Tuesday, January 25, 2011


Korea has a lot of '빵집', or bakeries - so many in fact that one franchise owner recently felt motivated to go to extraordinary lengths to fight back against a rival located nearby.

It wasn't 'rat bread' that finally gave me my first bout of food poisoning in Korea, but it was bread-related. Korean Mother brought home a bag of various products from a nearby shop. When she does this it usually sets of a frenzy of bread-eating for a couple of days, not particularly because of some desperate desire to eat more Westernised food on my part, but more because she buys so much of it that it's very easy for some of it to go to waste otherwise.

I find the products available in Korean bakeries a constant source of interest - they regularly change and are always inventive. In England, no-one would think to bake peas into an otherwise sickly sweet cream cake, or put tomatoes on top of a birthday cake, but in their apparent never-ending battle to push the boundaries of something new, these are just some of the surprising innovations brought to you by the local bread and pastry researchers here.
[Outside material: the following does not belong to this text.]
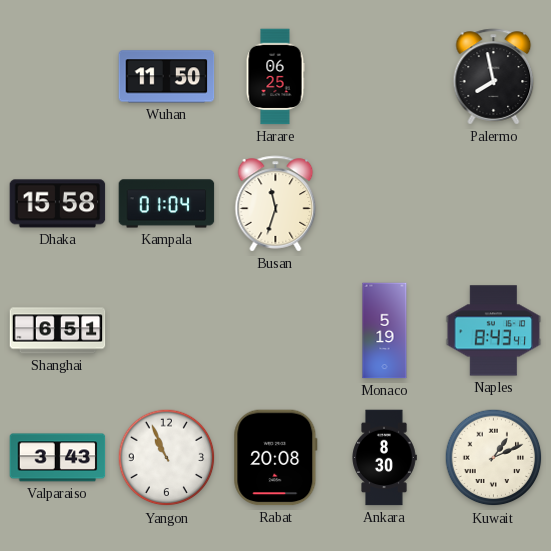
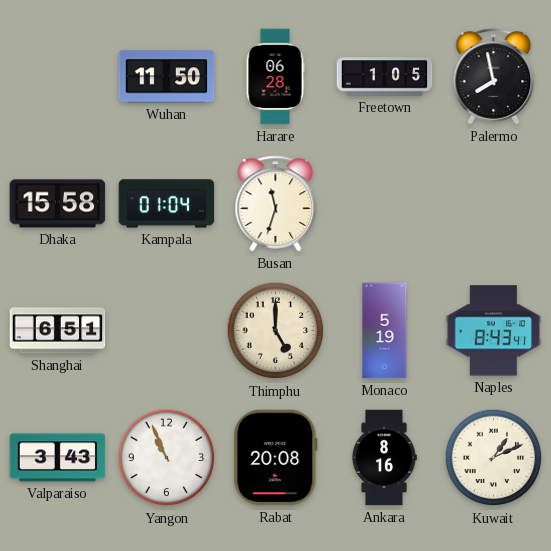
Harare: 06:25 -> 06:28
Freetown: none -> 1:05
Thimphu: none -> 5:00
Ankara: 8:30 -> 8:16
The problem with Korean Mother bringing bakery products home with her, aside from the sheer quantity, is the identification issue. Namely, that the products are often placed in anonymous bags which renders the contents on the product contained within a mystery. Usually though, it's fair to bet that anything which seems to be savoury and have contents will have some variation of vegetables, crab and darker mystery-meat.

So when I decided to heat up one of those doughy products with its mystery contents, I thought little of it. But I became sick shortly afterwards, which was surprising because if anything I'd overcooked it due to lingering at my trading desk for a little too long while the microwave was on. That's just the way it goes sometimes, I figured.

What I'd forgotten about in the subsequent fog of illness which enveloped me was that after eating it I'd followed it with half of some sweet bread, which I'd also heated up - though not so much. When I returned to complete the second half of the latter product the morning after I got better, I discovered - with the advantage of daylight - that mixed in with the sweet bean paste and slightly sugary coating were small bits of meat, which I'd merely heated up to room temperature the night I became ill.

Sometimes my struggles with the contents of our fridge and food cupboards come down to my failure to understand the Korean language, but getting food poisoning from a bread-based product has made me realise that there are some things in Korea which are always going to exist to challenge me... although I should also know better by now than to eat my food in the dark here.


Talking to myself said...

Another good post, and how unlucky. Back home I would normally be someone who eats a lot of bread but here, well I just don't like most of the stuff that's out there (with honourable exceptions to the rye bread you can buy at Costco and the bagels in Homeplus). No matter how much I try I do not like it!

I keep telling my wife how I think she will be eating more bread and sandwiches when we move to England and she always tells me "I don't like bread!!", which I find odd because she hasn't really tried the good stuff.

I still find it weird when Koreans change food to make it fit into what Koreans like because it completely changes it from what makes it good in the first place! I doubt the bakeries in France that Koreans train in teach them to make sweet white bread

Mike said...

I can understand why you don't like the bread here because it's an acquired taste I think. Probably the bread is like a lot of the pizza here - it's fit to match the tastes of the local population, as you say, to the point at which it sometimes bears only a passing resemblance to what we think of as the original product. I live with it but I do miss garlic bread - since all Korean garlic bread seems to have an impossibly high sugar content.